Item 2. Acquisition Or Disposition Of Assets
On June 29, 2002, the Company completed the spin-off of its optical medical device business to holders of the Companys common stock, par value $0.01 per share, by means of the distribution (the Distribution) to such holders of all outstanding shares of common stock, par value $0.01 per share, of Advanced Medical Optics, Inc., then a wholly-owned Delaware subsidiary of the Company (AMO), including the preferred stock purchase rights associated with such common stock (collectively, AMO Common Stock). In connection with the spin-off, AMO began operations as an independent, separately traded, publicly-held company and is no longer owned by the Company.
The Distribution was made without the payment of any consideration or the exchange of any shares by the Companys stockholders.
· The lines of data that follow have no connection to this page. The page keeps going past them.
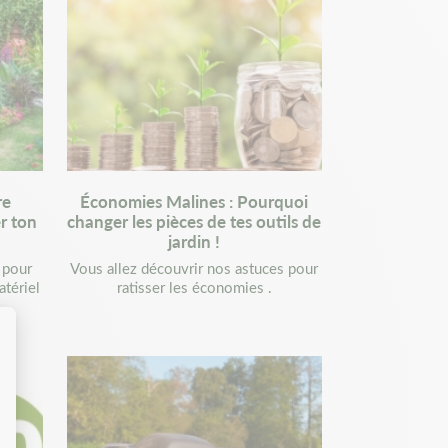
re
Économies Malines : Pourquoi
r ton
changer les pièces de tes outils de
jardin !
 pour
Vous allez découvrir nos astuces pour
atériel
ratisser les économies .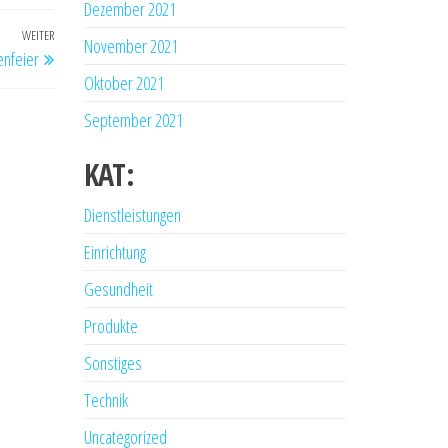
Dezember 2021
WEITER
Nächster
November 2021
enfeier
Beitrag
Oktober 2021
September 2021
KAT:
Dienstleistungen
Einrichtung
Gesundheit
Produkte
Sonstiges
Technik
Uncategorized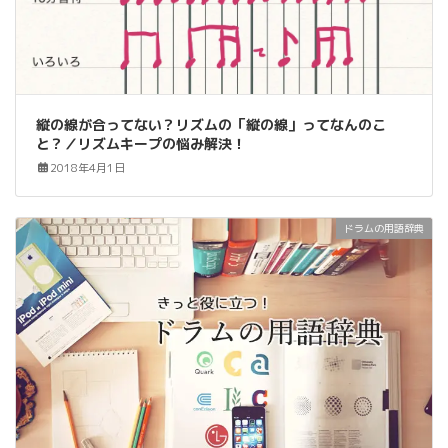
縦の線が合ってない？リズムの「縦の線」ってなんのこ
と？／リズムキープの悩み解決！
2018年4月1日
ドラムの用語辞典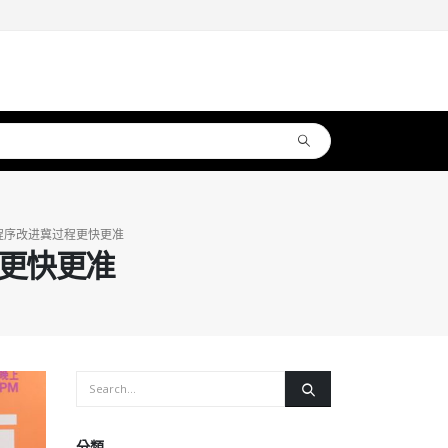
程序改进冀过程更快更准
更快更准
分類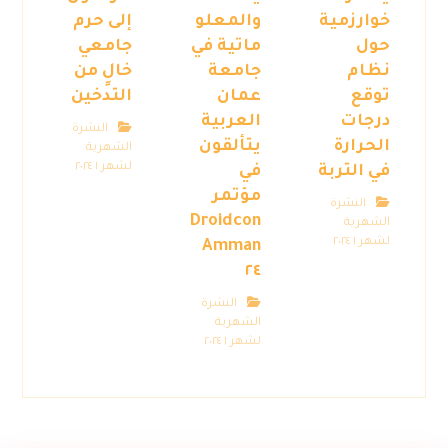
خوارزمية
والمعلو
إلى حرم
حول
ماتية في
جامعي
نظام
جامعة
خالٍ من
توقع
عمان
التدخين
درجات
العربية
النشرة
الحرارة
يتألقون
الشهرية
لشهر ١ ٢٠٢٤
في التربة
في
مؤتمر
النشرة
Droidcon
الشهرية
لشهر ١ ٢٠٢٤
Amman
٢٤
النشرة
الشهرية
لشهر ١ ٢٠٢٤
In the Distribution, the Companys stockholders received one share of AMO Common Stock for every 4.5 shares of common stock of the Company owned on the record date, June 14, 2002. Ownership of AMO Common Stock was registered in book-entry form. Fractional shares of AMO Common Stock were not issued to the Companys stockholders as part of the Distribution or credited to book-entry accounts. Fractional shares of AMO Common Stock to which the Companys stockholders would otherwise be entitled were aggregated and sold in the public market by the distribution agent. The aggregate cash net proceeds of the sales was distributed ratably to those stockholders who would otherwise have received the fractional shares of AMO Common Stock.
In connection with the Distribution, AMO Common Stock was registered pursuant to Section 12(b) of the Securities Exchange Act of 1934, as amended. When-issued trading in AMO Common Stock commenced on The New York Stock Exchange (NYSE) on June 12, 2002 under the trading symbol AVO WI. AMO Common Stock began trading regular way on the NYSE on July 1, 2002 under the trading symbol AVO.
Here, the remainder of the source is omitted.